RECORDS TO PROCESS —
----------------------------------------
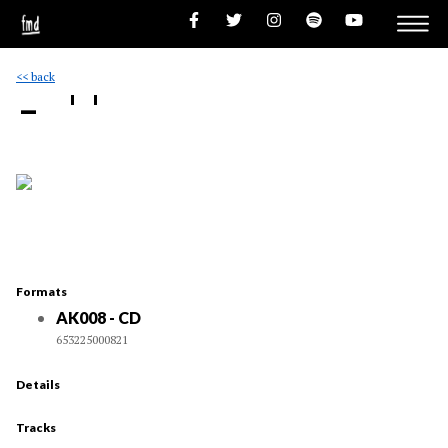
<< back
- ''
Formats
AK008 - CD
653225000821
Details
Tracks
----------------------------------------
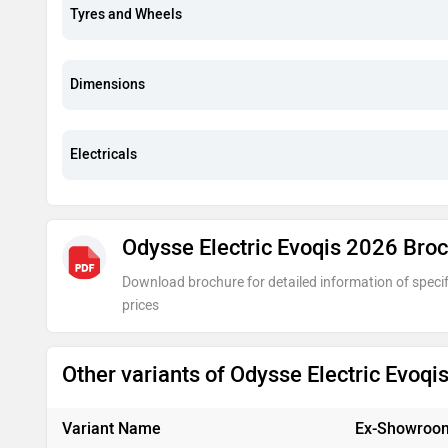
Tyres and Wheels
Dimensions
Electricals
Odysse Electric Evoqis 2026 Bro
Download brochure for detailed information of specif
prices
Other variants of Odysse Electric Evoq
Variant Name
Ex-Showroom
----------------------------------------
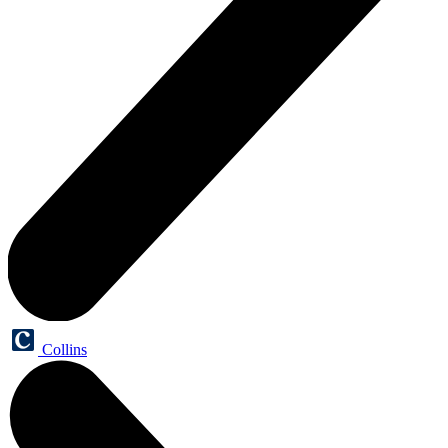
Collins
----------------------------------------
From the records above, quote only the lines running from the line with "Electricals" to the line with "Ex-Showroom", both lines included.

Electricals
Odysse Electric Evoqis 2026 Bro
Download brochure for detailed information of specif
prices
Other variants of Odysse Electric Evoq
Variant Name
Ex-Showroom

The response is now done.